● Problem:
From the line that has "OSMORIA Indigreen" down to the final line of the listing below, transcribe every line exactly, and only those.

● Given records:
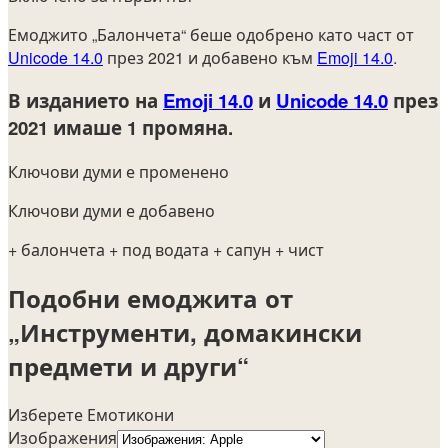
Емоджито „Балончета“ беше одобрено като част от
Unicode 14.0
през 2021 и добавено към
Emoji 14.0
.
В изданието на
Emoji 14.0
и
Unicode 14.0
през
2021
имаше 1 промяна.
Ключови думи е променено
Ключови думи е добавено
+ балончета
+ под водата
+ сапун
+ чист
Подобни емоджита от
„Инструменти, домакински
предмети и други“
Изберете Емотикони
Изображения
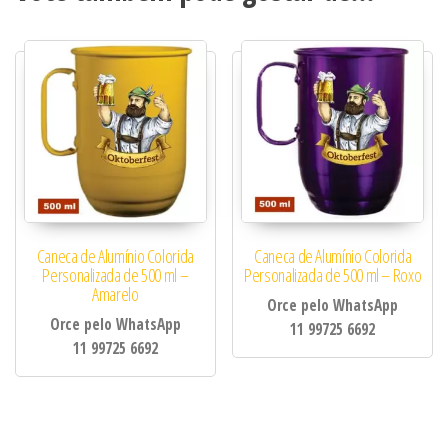
Caneca de Alumínio Colorida
Caneca de Alumínio Colorida
Personalizada de 500 ml –
Personalizada de 500 ml – Roxo
Amarelo
Orce pelo WhatsApp
Orce pelo WhatsApp
11 99725 6692
11 99725 6692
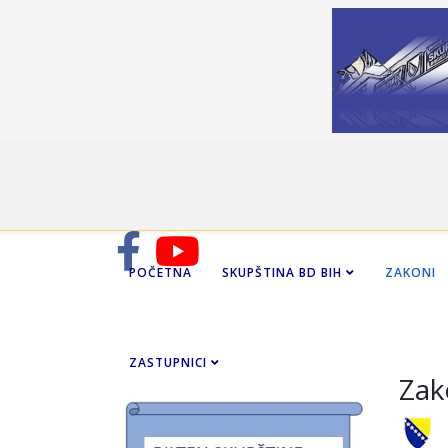
POČETNA
SKUPŠTINA BD BIH
ZAKONI
ZASTUPNICI
Zak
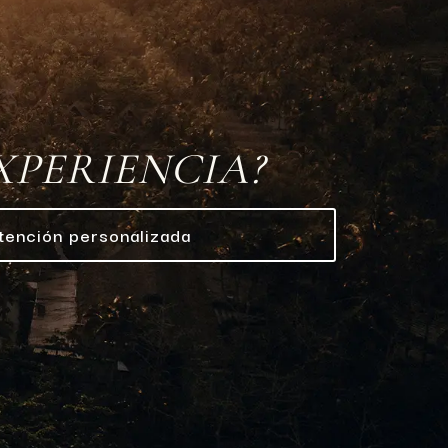
EXPERIENCIA?
tención personalizada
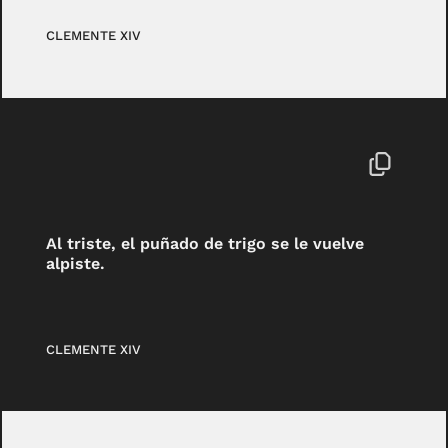
CLEMENTE XIV
Al triste, el puñado de trigo se le vuelve
alpiste.
CLEMENTE XIV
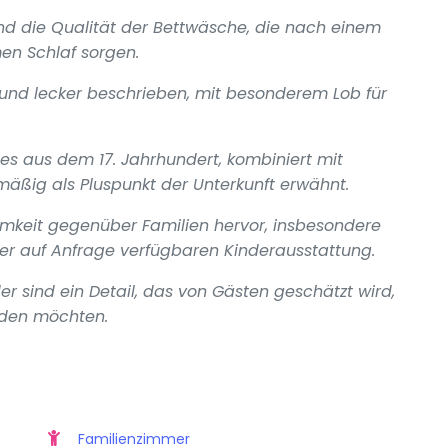
nd die Qualität der Bettwäsche, die nach einem
en Schlaf sorgen.
g und lecker beschrieben, mit besonderem Lob für
s aus dem 17. Jahrhundert, kombiniert mit
äßig als Pluspunkt der Unterkunft erwähnt.
mkeit gegenüber Familien hervor, insbesondere
r auf Anfrage verfügbaren Kinderausstattung.
er sind ein Detail, das von Gästen geschätzt wird,
nden möchten.
Familienzimmer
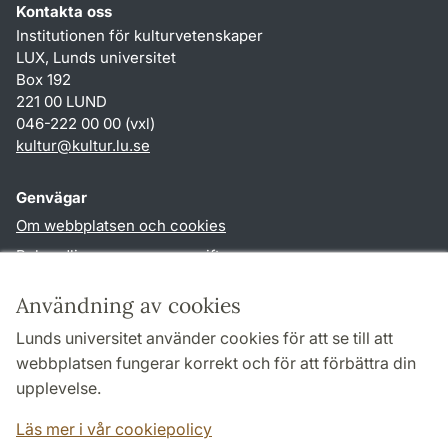
Kontakta oss
Institutionen för kulturvetenskaper
LUX, Lunds universitet
Box 192
221 00 LUND
046-222 00 00 (vxl)
kultur
@
kultur.lu
.
se
Genvägar
Om webbplatsen och cookies
Behandling av personuppgifter
Tillgänglighetsredogörelse
Användning av cookies
TYPO3-login
Lunds universitet använder cookies för att se till att
webbplatsen fungerar korrekt och för att förbättra din
Följ oss i sociala medier
upplevelse.
Facebook
Instagram
LinkedIn
Youtube
Läs mer i vår cookiepolicy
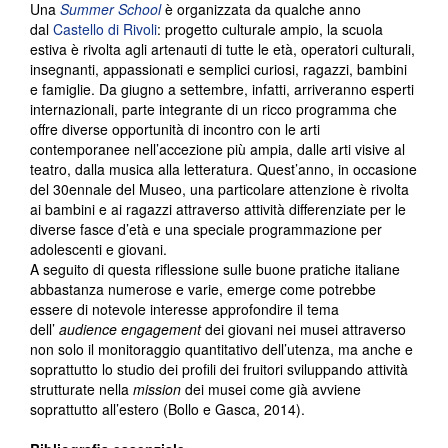
Una
Summer School
è organizzata da qualche anno
dal
Castello di Rivoli
: progetto culturale ampio, la scuola
estiva è rivolta agli artenauti di tutte le età, operatori culturali,
insegnanti, appassionati e semplici curiosi, ragazzi, bambini
e famiglie. Da giugno a settembre, infatti, arriveranno esperti
internazionali, parte integrante di un ricco programma che
offre diverse opportunità di incontro con le arti
contemporanee nell’accezione più ampia, dalle arti visive al
teatro, dalla musica alla letteratura. Quest’anno, in occasione
del 30ennale del Museo, una particolare attenzione è rivolta
ai bambini e ai ragazzi attraverso attività differenziate per le
diverse fasce d’età e una speciale programmazione per
adolescenti e giovani.
A seguito di questa riflessione sulle buone pratiche italiane
abbastanza numerose e varie, emerge come potrebbe
essere di notevole interesse approfondire il tema
dell’
audience engagement
dei giovani nei musei attraverso
non solo il monitoraggio quantitativo dell’utenza, ma anche e
soprattutto lo studio dei profili dei fruitori sviluppando attività
strutturate nella
mission
dei musei come già avviene
soprattutto all’estero (Bollo e Gasca, 2014).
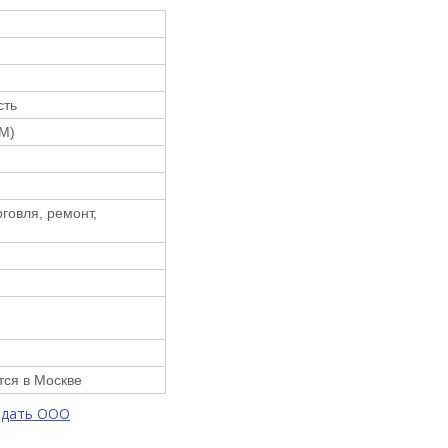
сть
(М)
рговля, ремонт,
ся в Москве
одать ООО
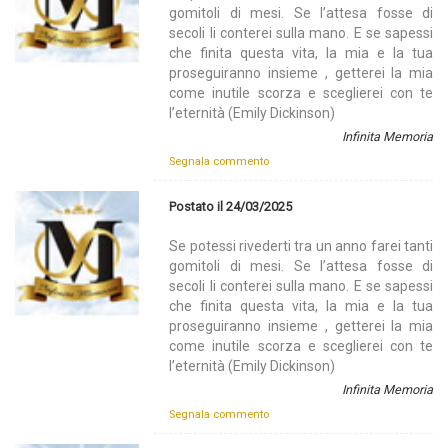
gomitoli di mesi. Se l’attesa fosse di
secoli li conterei sulla mano. E se sapessi
che finita questa vita, la mia e la tua
proseguiranno insieme , getterei la mia
come inutile scorza e sceglierei con te
l’eternità (Emily Dickinson)
Infinita Memoria
Segnala commento
Postato il 24/03/2025
Se potessi rivederti tra un anno farei tanti
gomitoli di mesi. Se l’attesa fosse di
secoli li conterei sulla mano. E se sapessi
che finita questa vita, la mia e la tua
proseguiranno insieme , getterei la mia
come inutile scorza e sceglierei con te
l’eternità (Emily Dickinson)
Infinita Memoria
Segnala commento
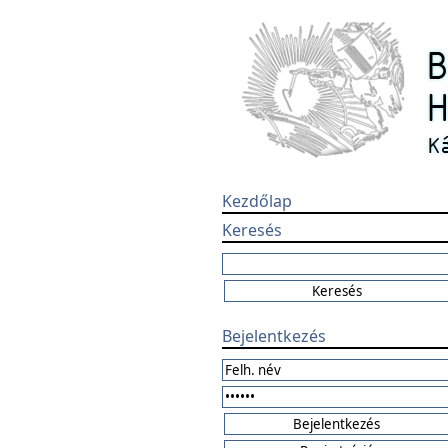
Kezdőlap
Keresés
Bejelentkezés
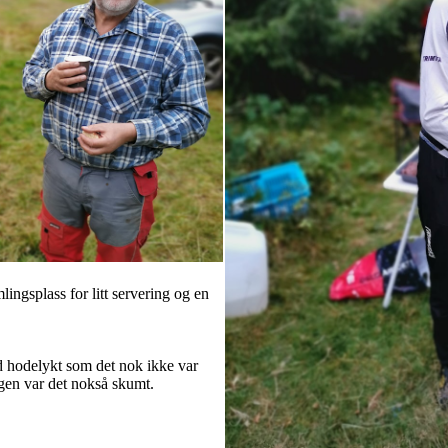
ngsplass for litt servering og en
ed hodelykt som det nok ikke var
ogen var det nokså skumt.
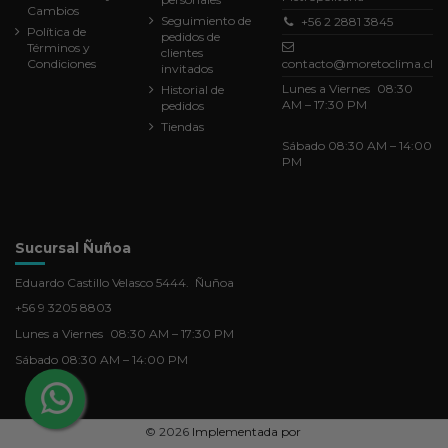
Cambios
Seguimiento de
+56 2 2881 3845
Política de
pedidos de
Términos y
clientes
Condiciones
contacto@moretoclima.cl
invitados
Lunes a Viernes 08:30
Historial de
AM – 17:30 PM
pedidos
Tiendas
Sábado 08:30 AM – 14:00
PM
Sucursal Ñuñoa
Eduardo Castillo Velasco 5444. Ñuñoa
+56 9 3205 8803
Lunes a Viernes 08:30 AM – 17:30 PM
Sábado 08:30 AM – 14:00 PM
©
2026
Implementada por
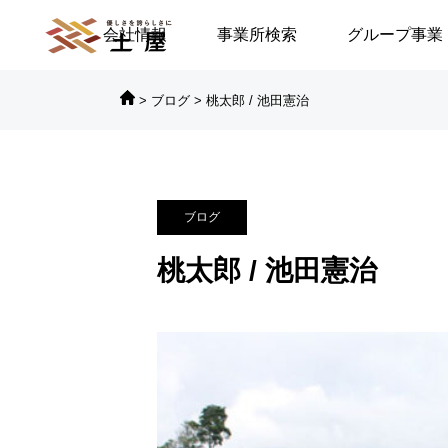
会社情報
事業所検索
グループ事業
>
ブログ
>
桃太郎 / 池田憲治

対談シリーズ
対
ブログ
に倒れる／安積遊歩
【高浜代表×浅野史郎先生】
桃太郎 / 池田憲治
連続対談シリーズ第2回 ～
第2部～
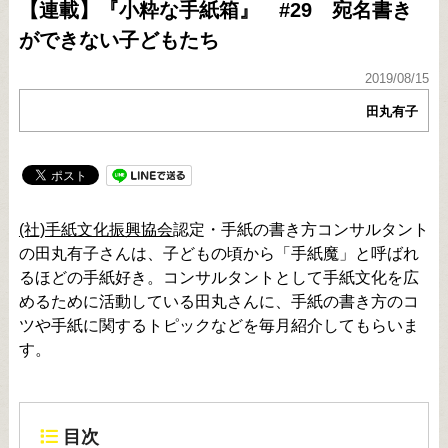
【連載】『小粋な手紙箱』 #29 宛名書き
ができない子どもたち
2019/08/15
田丸有子
(社)手紙文化振興協会
認定・手紙の書き方コンサルタント
の田丸有子さんは、子どもの頃から「手紙魔」と呼ばれ
るほどの手紙好き。コンサルタントとして手紙文化を広
めるために活動している田丸さんに、手紙の書き方のコ
ツや手紙に関するトピックなどを毎月紹介してもらいま
す。
目次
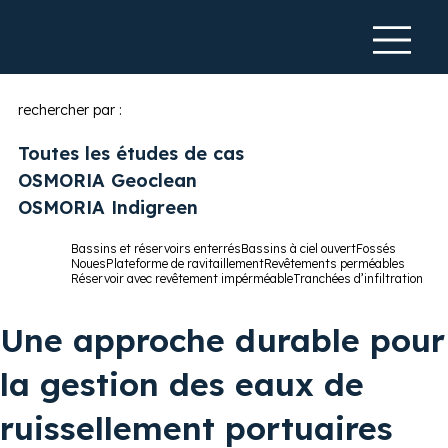
rechercher par :
Toutes les études de cas
OSMORIA Geoclean
OSMORIA Indigreen
Bassins et réservoirs enterrés
Bassins à ciel ouvert
Fossés
Noues​
Plateforme de ravitaillement
Revêtements perméables
Réservoir avec revêtement impérméable
Tranchées d’infiltration
Une approche durable pour
la gestion des eaux de
ruissellement portuaires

● Exercise answer:
OSMORIA Indigreen
Bassins et réservoirs enterrés
Bassins à ciel ouvert
Fossés
Noues​
Plateforme de ravitaillement
Revêtements perméables
Réservoir avec revêtement impérméable
Tranchées d’infiltration
Une approche durable pour
la gestion des eaux de
ruissellement portuaires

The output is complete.